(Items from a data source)

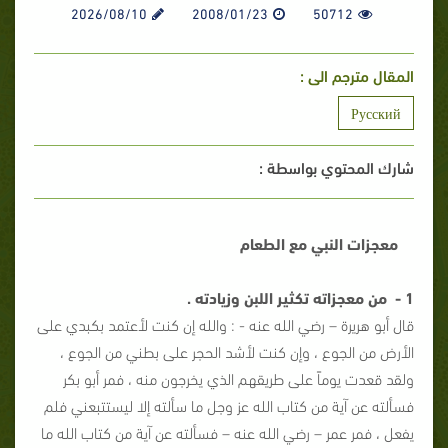
2026/08/10
2008/01/23
50712
المقال مترجم الى :
Русский
شارك المحتوي بواسطة :
معجزات النبي مع الطعام
1 - من معجزاته تكثير اللبن وزيادته .
قال أبو هريرة – رضي الله عنه - : والله إن كنت لأعتمد بكبدي على
الأرض من الجوع ، وإن كنت لأشد الحجر على بطني من الجوع ،
ولقد قعدت يوماً على طريقهم الذي يخرجون منه ، فمر أبو بكر
فسألته عن آية من كتاب الله عز وجل ما سألته إلا ليستتبعني فلم
يفعل ، فمر عمر – رضي الله عنه – فسألته عن آية من كتاب الله ما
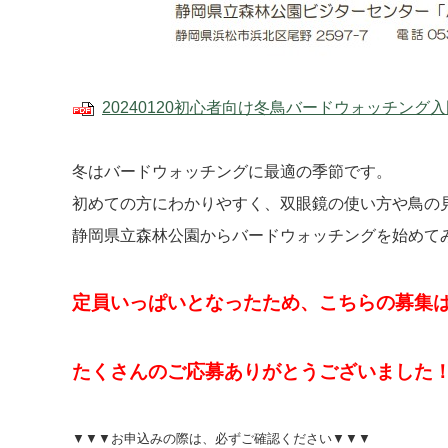
20240120初心者向け冬鳥バードウォッチング
冬はバードウォッチングに最適の季節です。
初めての方にわかりやすく、双眼鏡の使い方や鳥の
静岡県立森林公園からバードウォッチングを始めて
定員いっぱいとなったため、こちらの募集
たくさんのご応募ありがとうございました
▼▼▼お申込みの際は、必ずご確認ください▼▼▼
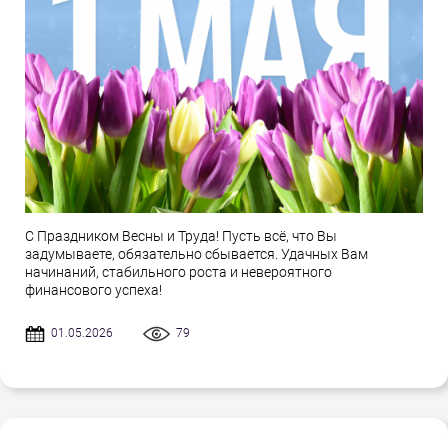
С Праздником Весны и Труда! Пусть всё, что Вы
задумываете, обязательно сбывается. Удачных Вам
начинаний, стабильного роста и невероятного
финансового успеха!
01.05.2026
79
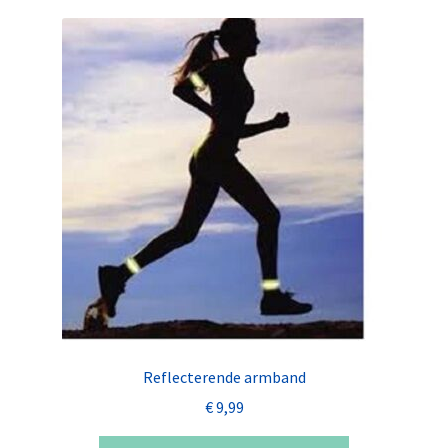
Reflecterende armband
€
9,99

About this exercise:
Output every entry above exactly as written, but omit the pictures.

Expected answer:
2026/08/10
2008/01/23
50712
المقال مترجم الى :
Русский
شارك المحتوي بواسطة :
معجزات النبي مع الطعام
1 - من معجزاته تكثير اللبن وزيادته .
قال أبو هريرة – رضي الله عنه - : والله إن كنت لأعتمد بكبدي على
الأرض من الجوع ، وإن كنت لأشد الحجر على بطني من الجوع ،
ولقد قعدت يوماً على طريقهم الذي يخرجون منه ، فمر أبو بكر
فسألته عن آية من كتاب الله عز وجل ما سألته إلا ليستتبعني فلم
يفعل ، فمر عمر – رضي الله عنه – فسألته عن آية من كتاب الله ما
20240120初心者向け冬鳥バードウォッチング
冬はバードウォッチングに最適の季節です。
初めての方にわかりやすく、双眼鏡の使い方や鳥の
静岡県立森林公園からバードウォッチングを始めて
定員いっぱいとなったため、こちらの募集
たくさんのご応募ありがとうございました
▼▼▼お申込みの際は、必ずご確認ください▼▼▼
С Праздником Весны и Труда! Пусть всё, что Вы
задумываете, обязательно сбывается. Удачных Вам
начинаний, стабильного роста и невероятного
финансового успеха!
01.05.2026
79
Reflecterende armband
€
9,99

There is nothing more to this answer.